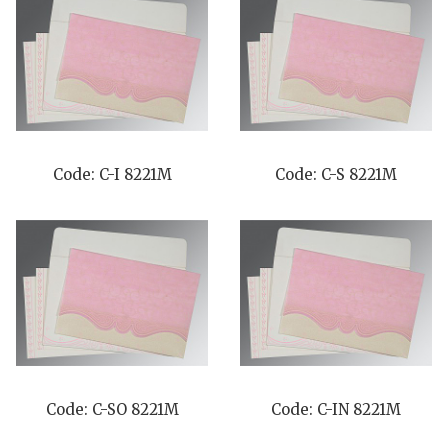
Code: C-I 8221M
Code: C-S 8221M
Code: C-SO 8221M
Code: C-IN 8221M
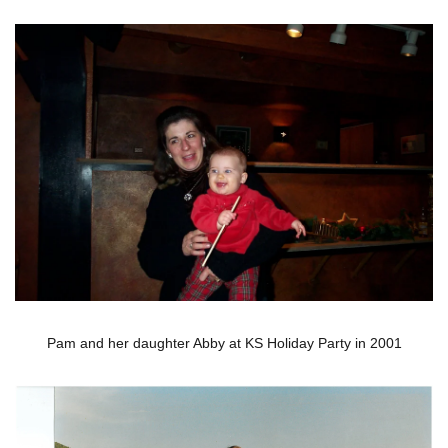
Pam and her daughter Abby at KS Holiday Party in 2001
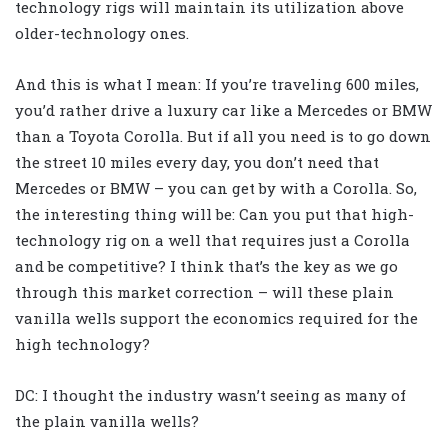
technology rigs will maintain its utilization above
older-technology ones.
And this is what I mean: If you’re traveling 600 miles,
you’d rather drive a luxury car like a Mercedes or BMW
than a Toyota Corolla. But if all you need is to go down
the street 10 miles every day, you don’t need that
Mercedes or BMW – you can get by with a Corolla. So,
the interesting thing will be: Can you put that high-
technology rig on a well that requires just a Corolla
and be competitive? I think that’s the key as we go
through this market correction – will these plain
vanilla wells support the economics required for the
high technology?
DC: I thought the industry wasn’t seeing as many of
the plain vanilla wells?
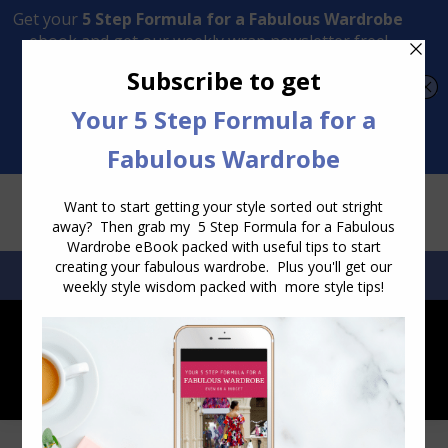
Transform Your Style from Ordinary to Inspired
Watch the Free Masterclass Now
SEARCH:
SEARCH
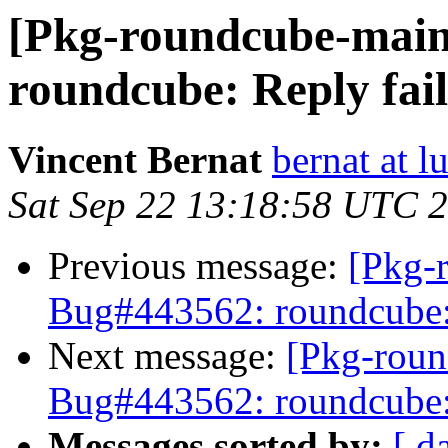
[Pkg-roundcube-main
roundcube: Reply fails
Vincent Bernat
bernat at l
Sat Sep 22 13:18:58 UTC 
Previous message:
[Pkg-
Bug#443562: roundcube: R
Next message:
[Pkg-roun
Bug#443562: roundcube: R
Messages sorted by:
[ d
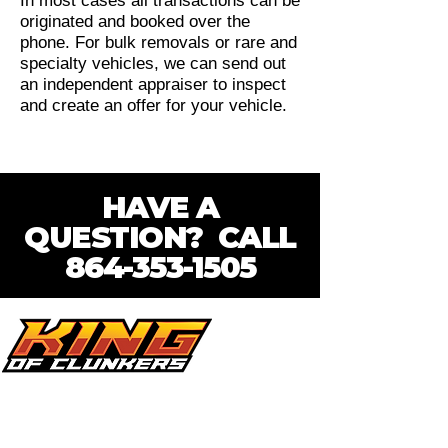
In most cases all transactions can be
originated and booked over the
phone. For bulk removals or rare and
specialty vehicles, we can send out
an independent appraiser to inspect
and create an offer for your vehicle.
HAVE A
QUESTION? CALL
864-353-1505
Looking for a reliable cash for cars
company in the Upstate? King of
Clunkers has you covered! Whether your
┄┄┄┄┄┄┄┄┄┄
» About this task: Reproduce each line of the records above, exactly and without pictures.

» Answer to the exercise:
Code: C-I 8221M
Code: C-S 8221M
Code: C-SO 8221M
Code: C-IN 8221M
Pam and her daughter Abby at KS Holiday Party in 2001
technology rigs will maintain its utilization above
older-technology ones.
And this is what I mean: If you’re traveling 600 miles,
you’d rather drive a luxury car like a Mercedes or BMW
than a Toyota Corolla. But if all you need is to go down
the street 10 miles every day, you don’t need that
Mercedes or BMW – you can get by with a Corolla. So,
the interesting thing will be: Can you put that high-
technology rig on a well that requires just a Corolla
and be competitive? I think that’s the key as we go
through this market correction – will these plain
vanilla wells support the economics required for the
high technology?
DC: I thought the industry wasn’t seeing as many of
the plain vanilla wells?
Transform Your Style from Ordinary to Inspired
Watch the Free Masterclass Now
SEARCH:
SEARCH
[Pkg-roundcube-main
roundcube: Reply fails
Vincent Bernat
bernat at l
Sat Sep 22 13:18:58 UTC 
Previous message:
[Pkg-
Bug#443562: roundcube: R
Next message:
[Pkg-roun
Bug#443562: roundcube: R
Messages sorted by:
[ d
In most cases all transactions can be
originated and booked over the
phone. For bulk removals or rare and
specialty vehicles, we can send out
an independent appraiser to inspect
and create an offer for your vehicle.
HAVE A
QUESTION? CALL
864-353-1505
Looking for a reliable cash for cars
company in the Upstate? King of
Clunkers has you covered! Whether your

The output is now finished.